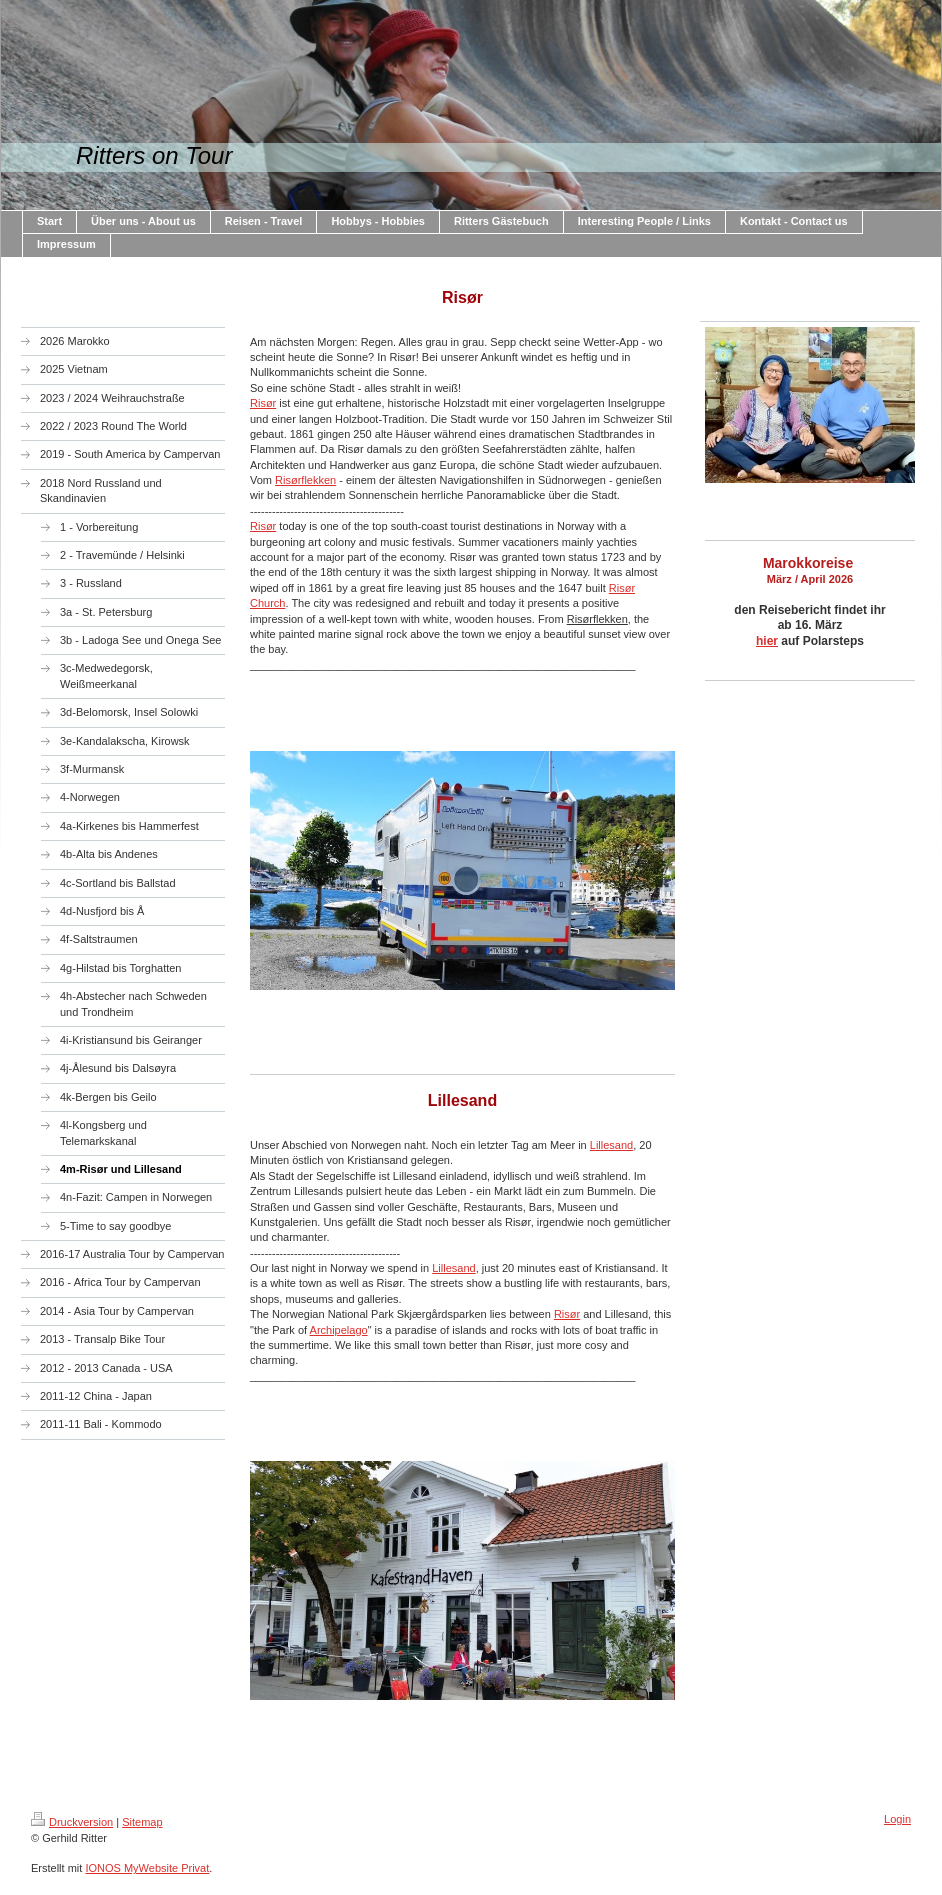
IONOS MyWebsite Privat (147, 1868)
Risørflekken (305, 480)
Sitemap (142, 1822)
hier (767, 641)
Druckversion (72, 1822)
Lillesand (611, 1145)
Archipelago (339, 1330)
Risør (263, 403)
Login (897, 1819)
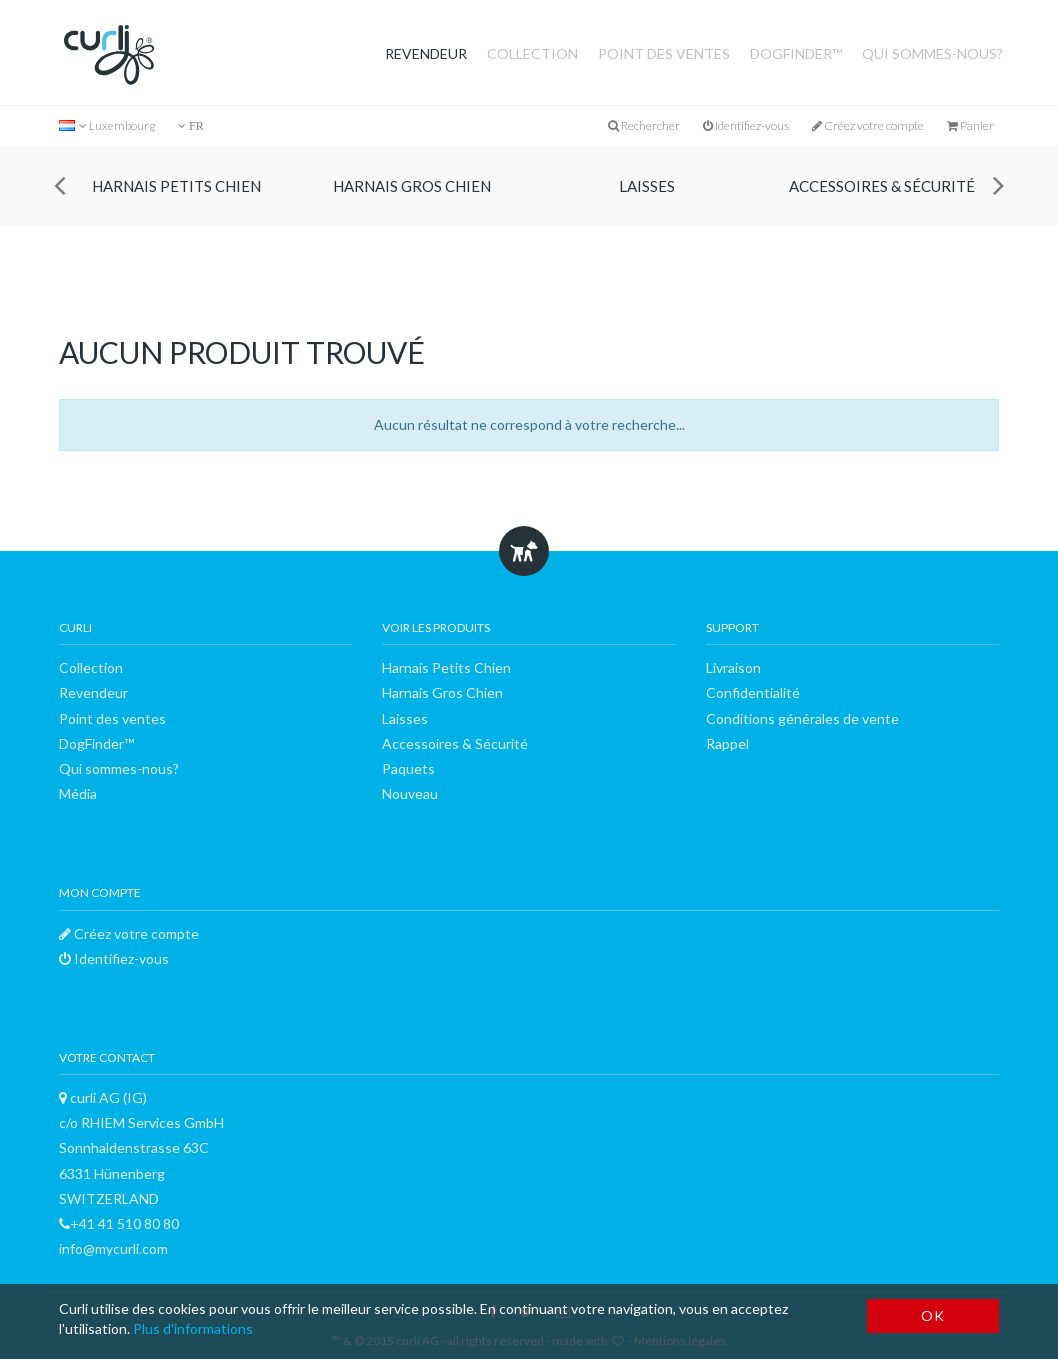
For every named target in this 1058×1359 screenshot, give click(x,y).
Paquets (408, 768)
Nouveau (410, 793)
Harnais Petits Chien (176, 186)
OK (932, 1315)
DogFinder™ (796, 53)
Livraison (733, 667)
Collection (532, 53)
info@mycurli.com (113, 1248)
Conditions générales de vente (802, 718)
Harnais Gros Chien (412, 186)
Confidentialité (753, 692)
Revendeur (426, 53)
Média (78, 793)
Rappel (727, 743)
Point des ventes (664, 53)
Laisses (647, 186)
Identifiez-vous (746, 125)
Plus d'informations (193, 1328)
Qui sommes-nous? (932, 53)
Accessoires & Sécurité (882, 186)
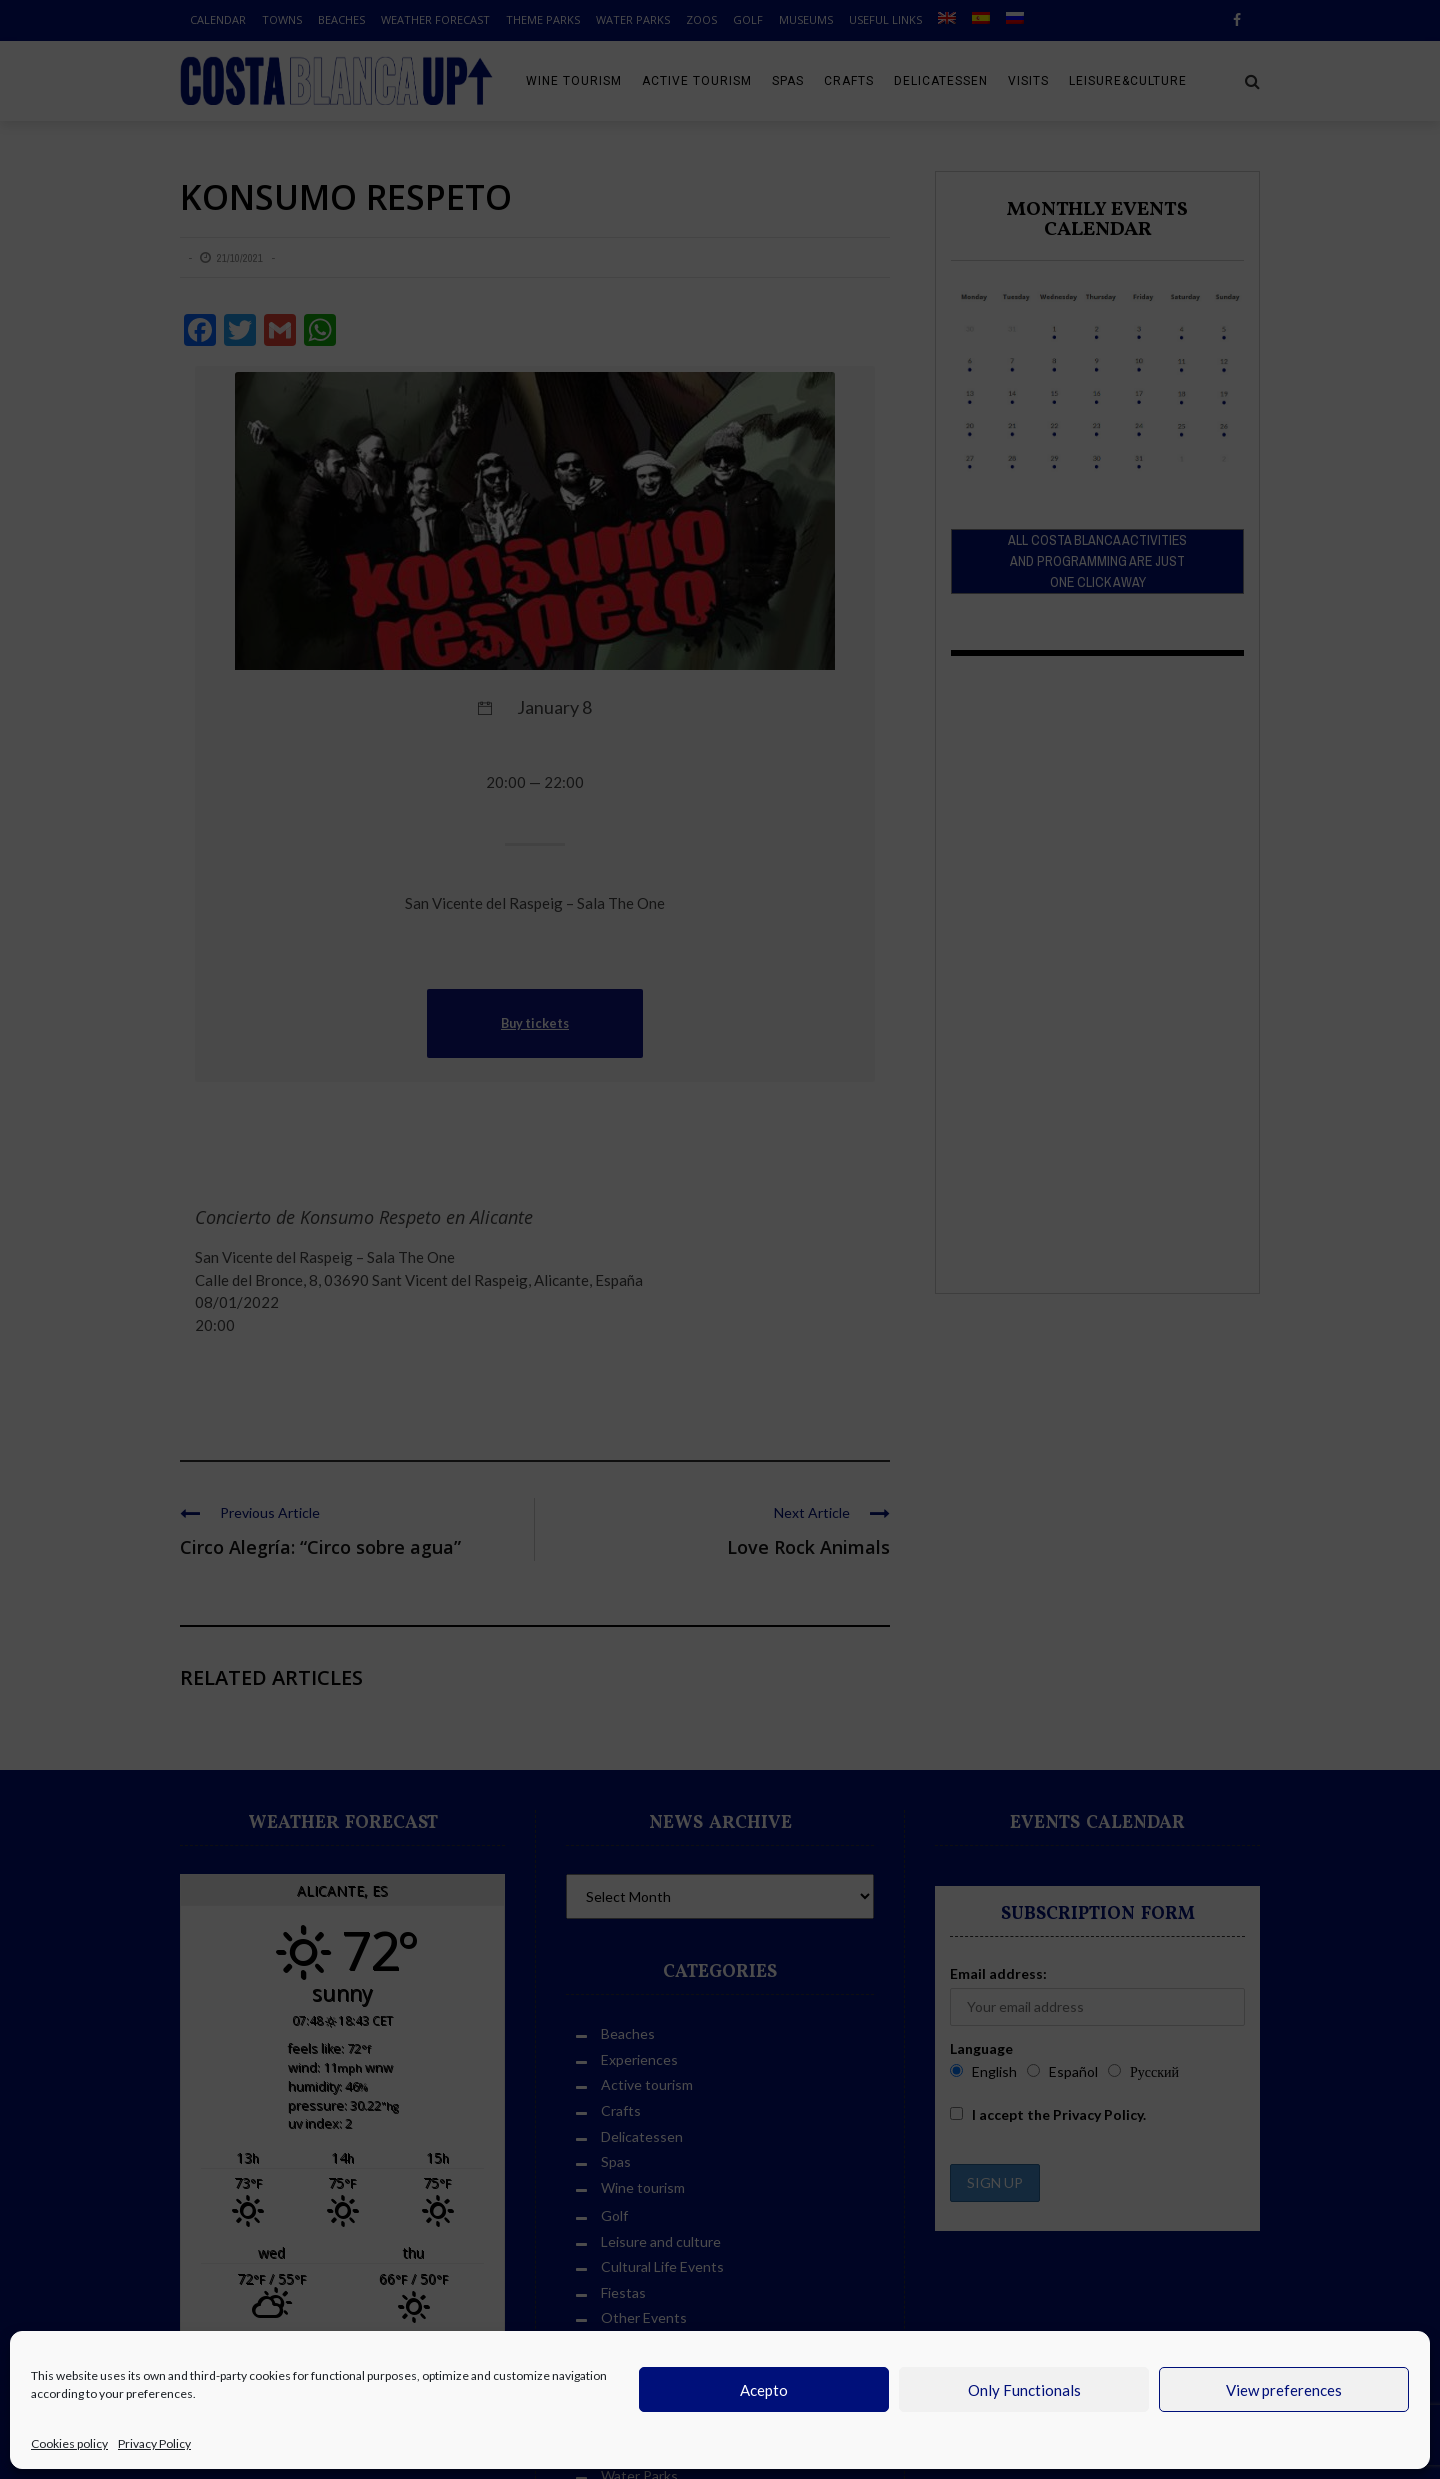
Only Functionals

● **Exercise goal**: Apart from the pictures, set down all the entries above exactly.

● **Your response**:
IONOS MyWebsite Privat (147, 1868)
Risørflekken (305, 480)
Sitemap (142, 1822)
hier (767, 641)
Druckversion (72, 1822)
Lillesand (611, 1145)
Archipelago (339, 1330)
Risør (263, 403)
Login (897, 1819)
For every named target in this 1058×1359 screenshot, give click(x,y).
Paquets (408, 768)
Nouveau (410, 793)
Harnais Petits Chien (176, 186)
OK (932, 1315)
DogFinder™ (796, 53)
Livraison (733, 667)
Collection (532, 53)
info@mycurli.com (113, 1248)
Conditions générales de vente (802, 718)
Harnais Gros Chien (412, 186)
Confidentialité (753, 692)
Revendeur (426, 53)
Média (78, 793)
Rappel (727, 743)
Point des ventes (664, 53)
Laisses (647, 186)
Identifiez-vous (746, 125)
Plus d'informations (193, 1328)
Qui sommes-nous? (932, 53)
Accessoires & Sécurité (882, 186)
Only Functionals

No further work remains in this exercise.